Assigned task: For each record, copy the text exactly and omit any picture it holds.

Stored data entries
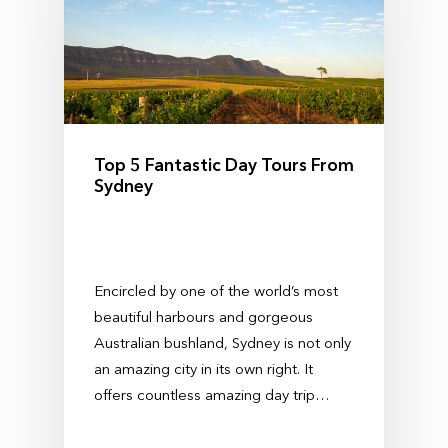
Top 5 Fantastic Day Tours From
Sydney
Encircled by one of the world’s most
beautiful harbours and gorgeous
Australian bushland, Sydney is not only
an amazing city in its own right. It
offers countless amazing day trip…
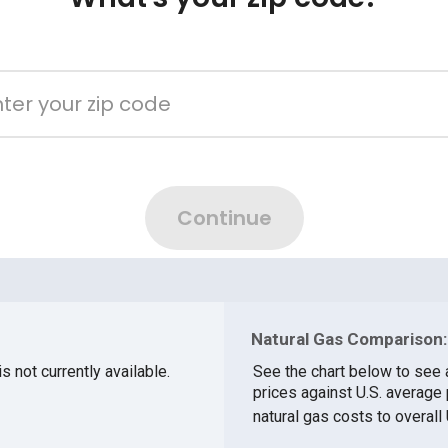
Natural Gas Comparison:
s not currently available.
See the chart below to see
prices against U.S. averag
natural gas costs to overall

Response below:
Top 5 Fantastic Day Tours From
Sydney
Encircled by one of the world’s most
beautiful harbours and gorgeous
Australian bushland, Sydney is not only
an amazing city in its own right. It
offers countless amazing day trip…
Natural Gas Comparison:
s not currently available.
See the chart below to see
prices against U.S. averag
natural gas costs to overall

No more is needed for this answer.